Complex Structure Seems to be Designed to Avoid Taxes
A considerable number of hedge funds in the UK utilize a complex structure that seems designed to pay staffers their compensation at lower tax rates. As most hedge fund managed firms are structured as partnerships, tax authorities are beginning to see an increasing number of partners in many firms. In some cases, these partners are corporations, which pay substantially less tax (approximately 20 percent versus 45 percent for individual taxpayers). This practice in and of itself would be acceptable, however tax authorities are concerned that many of these “partners” are likely just employees, not having contributed any capital and not exposed to much risk due to fixed salaries.
In addition the partnership structure allows for some manipulation of profit and loss allocations for tax purposes, again adding to the amount of tax avoided. Finally, a third source of avoidance is using corporate partners in order to pay dividends out to spouses and children, reducing the amount of income taxed at the highest tax brackets.

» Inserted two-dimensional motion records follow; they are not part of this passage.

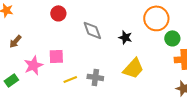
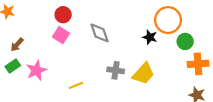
black star: (125, 37) -> (150, 37), moved
pink square: (56, 56) -> (61, 35), moved, turned 35
gray cross: (95, 77) -> (116, 70), moved
green rectangle: (11, 80) -> (13, 66), moved

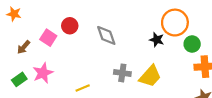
red circle: (63, 15) -> (70, 26), moved
pink square: (61, 35) -> (48, 38), moved
green rectangle: (13, 66) -> (19, 79), moved

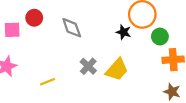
pink square: (48, 38) -> (12, 30), turned -35
gray cross: (122, 73) -> (88, 66), turned 35

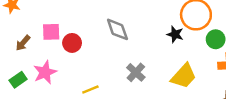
red circle: (34, 18) -> (72, 43), moved
yellow trapezoid: (117, 70) -> (184, 76), moved

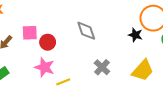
pink star: (45, 72) -> (44, 67), moved, turned -30

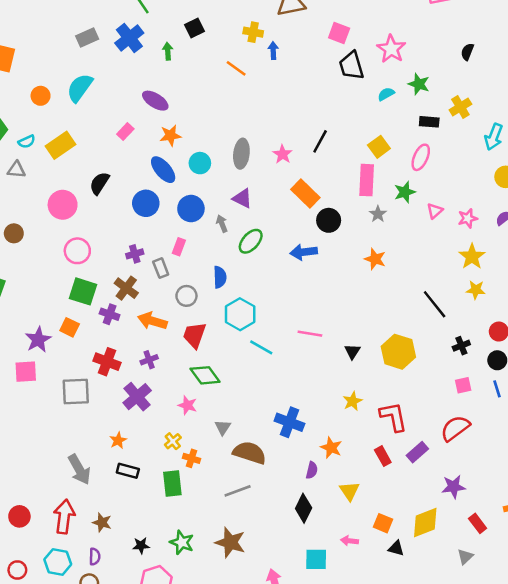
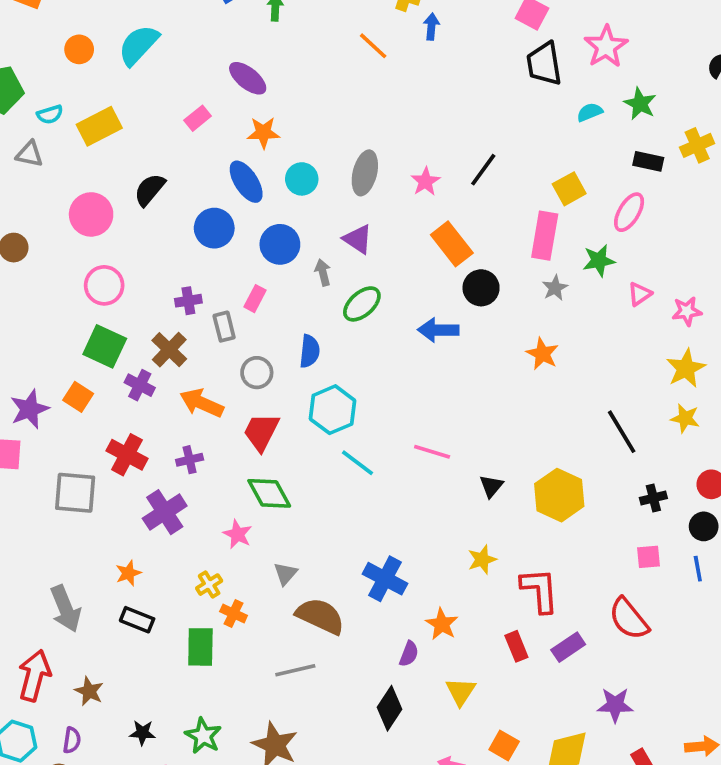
red semicircle: (455, 428) -> (629, 619), turned -100

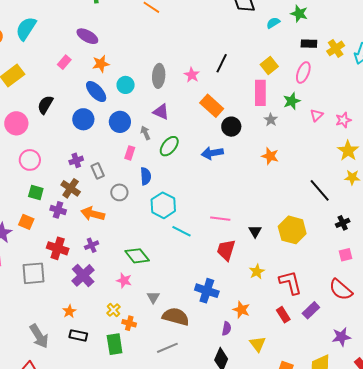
yellow cross: (697, 145) -> (336, 48), moved
pink rectangle: (255, 299) -> (130, 153), moved
green square: (105, 346) -> (36, 193), size x0.7
red trapezoid: (261, 432) -> (226, 250), moved

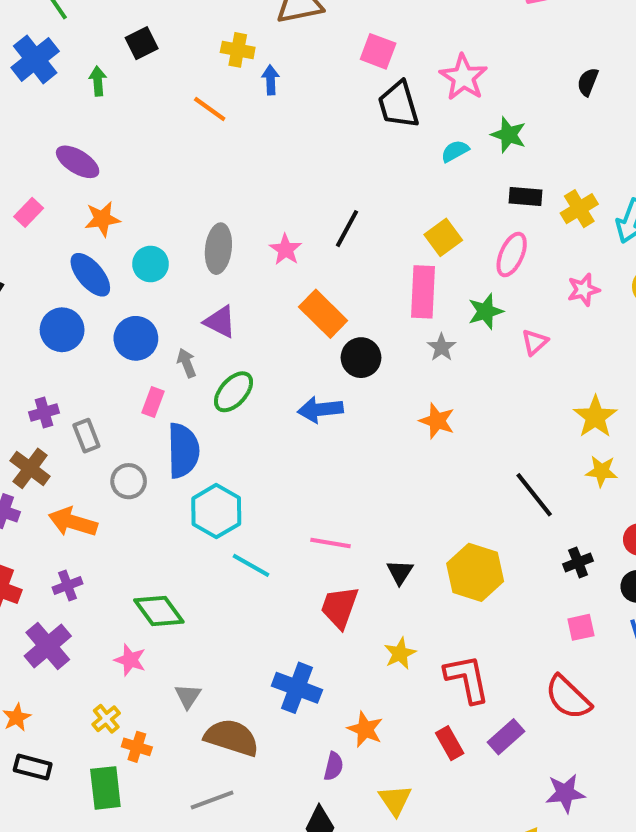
pink star: (343, 120) -> (583, 290), moved
blue semicircle: (146, 176) -> (183, 451), size x1.5

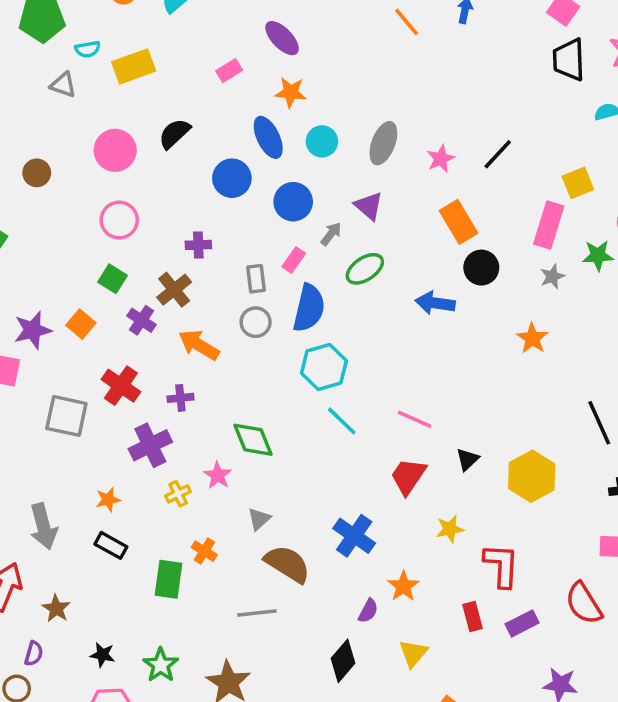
gray arrow: (187, 363) -> (331, 234), turned 45
gray rectangle: (86, 436) -> (256, 279), moved
yellow cross: (106, 719) -> (178, 494), moved

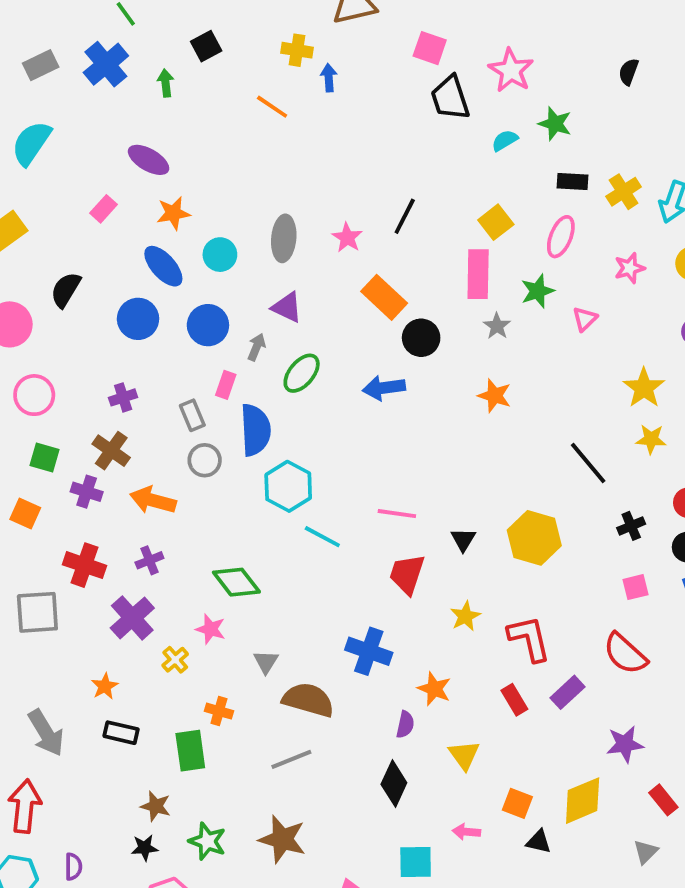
brown star: (56, 608) -> (156, 806), moved

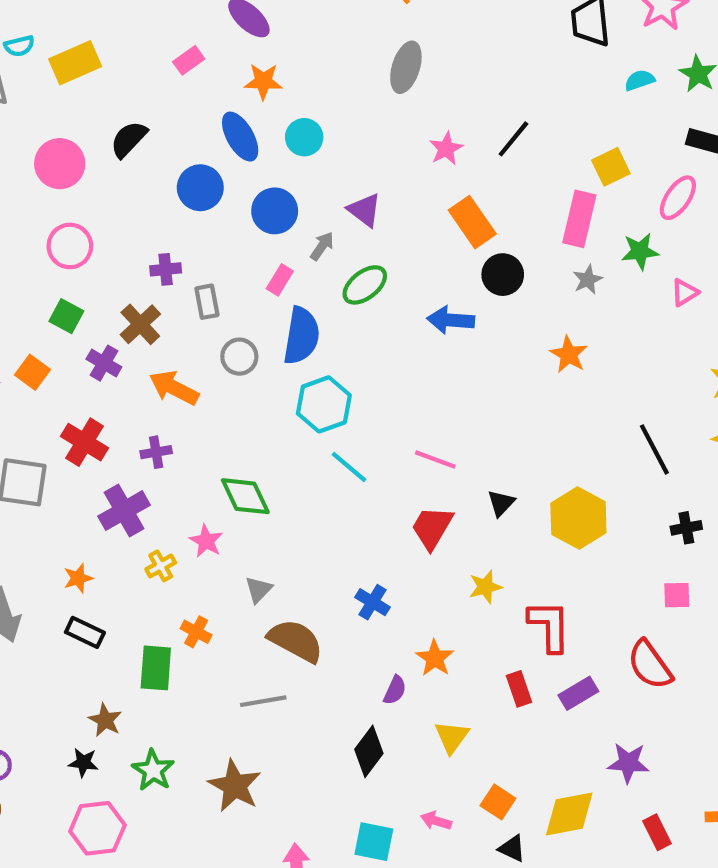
gray ellipse: (284, 238) -> (406, 67), moved
gray rectangle: (192, 415) -> (207, 302), moved
blue cross: (369, 651) -> (373, 602), size x0.7

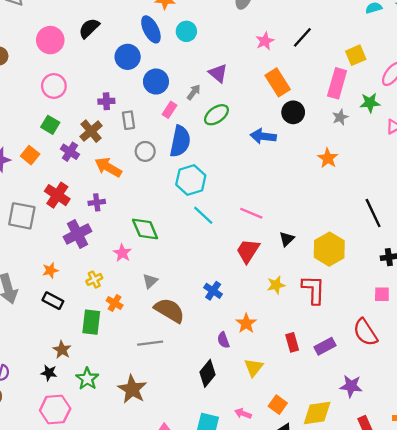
blue circle: (275, 211) -> (156, 82), moved
yellow cross: (161, 566) -> (94, 280), moved
red L-shape: (549, 626) -> (313, 290), moved
purple semicircle: (395, 690) -> (223, 340), turned 133

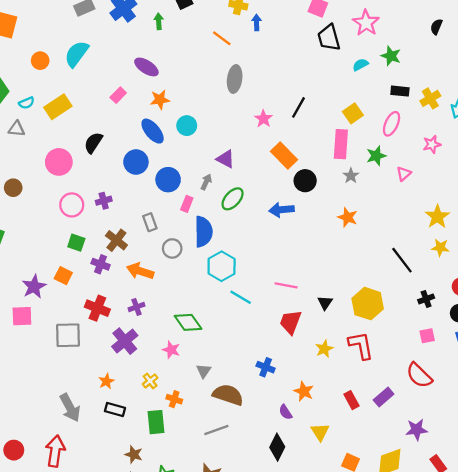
purple cross: (106, 101) -> (104, 201), moved

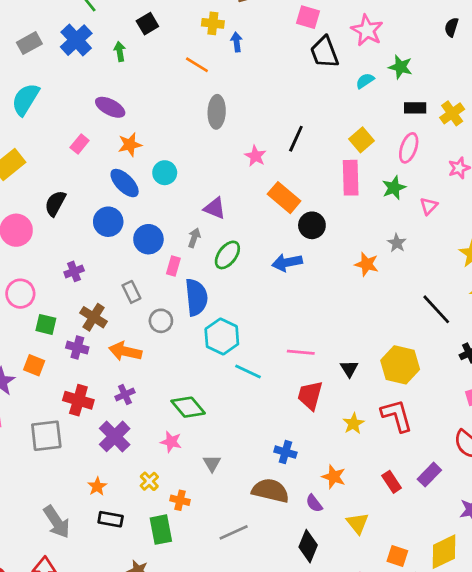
gray star: (351, 176) -> (397, 243), moved
pink circle: (72, 205) -> (20, 294), moved
brown semicircle: (228, 395) -> (270, 491), moved

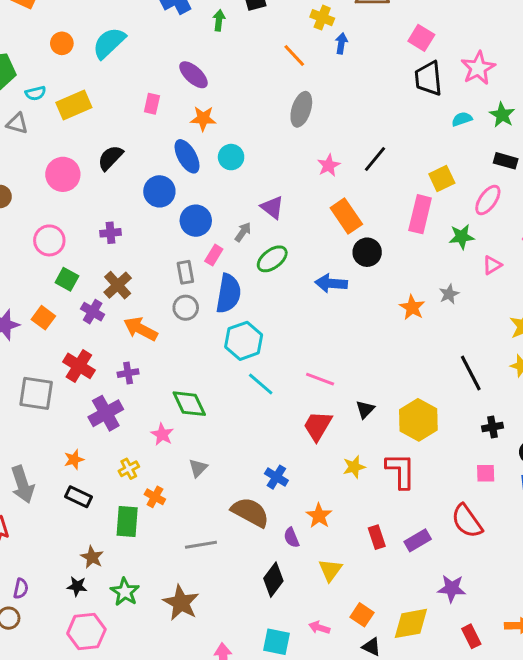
pink rectangle: (80, 144) -> (152, 104), turned -42
gray rectangle: (131, 292) -> (185, 272), moved

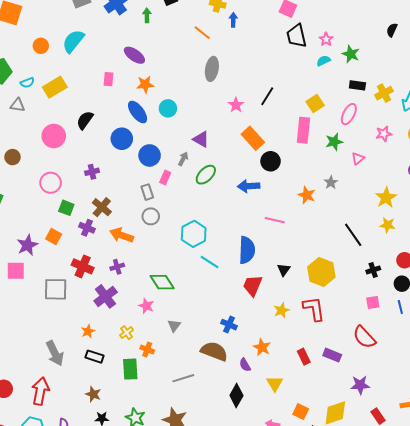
pink star: (478, 68) -> (326, 39), moved, size x0.6
blue semicircle: (228, 294) -> (247, 250), moved
pink line: (320, 379) -> (275, 220), moved
purple rectangle: (418, 540) -> (332, 355), turned 60
brown star: (92, 557) -> (93, 394), moved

All of these measures help shield the industry and employees from $20 billion in taxes each year.
And the use of these structures is very widespread. “It affects virtually everybody. Out of 400 odd firms in London, more than 80 percent of them have these [corporate member] structures,” Joe Seet, a senior partner at London based hedge fund consultancy Sigma Partnership told the Financial Times. Seet also suggested that performance bonuses were a particular form of compensation channeled through these structures, with many of the corporations being based in much lower taxed Ireland.
Clearly, British tax authorities, HM Revenue and Customs, are not a big fan of the arrangement and are looking to recover lost revenues. With $20 billion potentially at play, one can be assured no effort will be spared in going after these structures.
Taxation Approach is Inconsistent with Objectives to Grow Financial Industry
Unfortunately for British policy makers, these attacks on the industry are counterproductive to the goal of establishing a stronger financial industry and associated high income jobs. On one hand they want wealthy financial professionals to establish themselves in London but on the other, they want an increasingly large piece of their income. The overall approach of the government may encourage firms to look elsewhere in terms of where they want to locate their business; however, London will likely be a major player regardless of any tax crackdown.
In the end, hedge funds will develop new and innovative ways to create as much tax efficiency as possible for themselves and their employees, as they have done for decades. Many funds are considering corporate structures rather than partnerships to avoid tax issues, though this may also limit their flexibility in avoiding European Union caps on bonus payments. In the end, when a number of highly talented financial minds are put in one place, innovative solutions will be developed in terms of tax efficiency, which should ensure hedge funds remain a big part of London finance for some time.